Project Name: Terubok House
Architecture: CDG Architects
Lead Architect: Eugene Seow
Structural Engineer: TKT Engineers
Contractor: Strategic Engineering & Construction
Styling: Aplomb
Location: Singapore
Area: 396 m²
Year: 2022
Photo Credits: Ong Chan Hao
The landed house typology is often a battleground of competing facets of public regulations, private economics, and creative design in land scarce Singapore. One common type is the semi-detached house which is a dwelling that shares a boundary party wall with its neighbour, in effect allowing only a three-sided frontage to its exterior, which more often than not is just a few metres away from the neighbour’s.
Terubok House is an architectural response to the clients’ brief for a small multi-generational family house that could allow its members and other family and friends to share and enjoy ample common areas without impeding on their privacy.
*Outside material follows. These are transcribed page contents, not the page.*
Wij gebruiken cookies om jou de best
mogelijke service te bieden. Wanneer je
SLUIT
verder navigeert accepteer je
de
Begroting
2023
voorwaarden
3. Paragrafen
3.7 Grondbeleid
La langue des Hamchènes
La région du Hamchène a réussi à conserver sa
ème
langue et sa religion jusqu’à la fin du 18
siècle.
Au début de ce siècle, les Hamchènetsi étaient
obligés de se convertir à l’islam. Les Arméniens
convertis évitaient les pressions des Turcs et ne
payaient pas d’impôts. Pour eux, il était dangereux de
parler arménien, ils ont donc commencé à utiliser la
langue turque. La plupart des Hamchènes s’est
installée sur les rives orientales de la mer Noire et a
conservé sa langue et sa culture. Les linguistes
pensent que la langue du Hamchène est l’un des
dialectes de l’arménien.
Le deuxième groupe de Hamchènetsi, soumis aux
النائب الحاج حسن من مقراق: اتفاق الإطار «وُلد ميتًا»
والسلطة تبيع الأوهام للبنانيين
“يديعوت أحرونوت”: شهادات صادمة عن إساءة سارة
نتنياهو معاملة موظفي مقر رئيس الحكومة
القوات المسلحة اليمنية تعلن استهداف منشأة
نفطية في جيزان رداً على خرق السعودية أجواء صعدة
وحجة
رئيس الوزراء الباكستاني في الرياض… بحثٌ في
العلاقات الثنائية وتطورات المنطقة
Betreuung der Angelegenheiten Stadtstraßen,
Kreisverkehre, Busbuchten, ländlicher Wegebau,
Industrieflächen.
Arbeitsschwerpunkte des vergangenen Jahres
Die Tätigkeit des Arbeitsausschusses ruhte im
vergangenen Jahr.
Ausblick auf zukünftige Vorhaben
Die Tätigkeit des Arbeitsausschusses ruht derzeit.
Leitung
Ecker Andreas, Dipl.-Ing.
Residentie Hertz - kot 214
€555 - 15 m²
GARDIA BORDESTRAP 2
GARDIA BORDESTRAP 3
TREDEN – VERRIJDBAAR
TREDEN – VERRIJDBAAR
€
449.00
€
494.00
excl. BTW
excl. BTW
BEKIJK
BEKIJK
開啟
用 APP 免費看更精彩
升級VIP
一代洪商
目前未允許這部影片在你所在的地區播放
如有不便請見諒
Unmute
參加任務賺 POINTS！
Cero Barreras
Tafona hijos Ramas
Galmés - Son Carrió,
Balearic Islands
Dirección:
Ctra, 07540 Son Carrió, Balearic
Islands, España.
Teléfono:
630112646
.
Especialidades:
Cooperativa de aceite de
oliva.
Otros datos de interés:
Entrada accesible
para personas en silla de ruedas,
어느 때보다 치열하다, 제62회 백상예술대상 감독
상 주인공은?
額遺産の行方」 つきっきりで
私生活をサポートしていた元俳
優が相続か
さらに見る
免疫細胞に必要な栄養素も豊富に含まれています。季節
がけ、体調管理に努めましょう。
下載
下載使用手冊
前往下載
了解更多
This was approached as an exercise of balance that maximised the permissable building envelope and expressing this maximum volume as an outer “skin”, while crafting out as much quality space as possible within its compact site.
Two fairface reinforced concrete walls serve as strong flanks that contain the spatial programs, while porosity and privacy at the street-front are balanced using facade screening and greenery, which presents the front of the house organically, as a contrast (and complement) to the strict and controlled demeanour of its sides.
Planters within the naturally ventilated incision between the bathrooms and party wall provide an environmental filter for cross-ventilation, and in turn help create a meaningful connection to the outdoor space that the existing site lacked.
The interior layouts are conceptualised around the creation of an airwell that captured as much natural light and air as possible, and by pulling the main living spaces and bedrooms away from the party wall, creates a naturally ventilated incision that runs high and long. This strategy of organising as much of the interior spaces around this airwell and internalising the aspect of these spaces, focuses on taking advantage of the few things that are still abundantly free yet very important in a small site – light and air, while still maintaining privacy from the neighbours.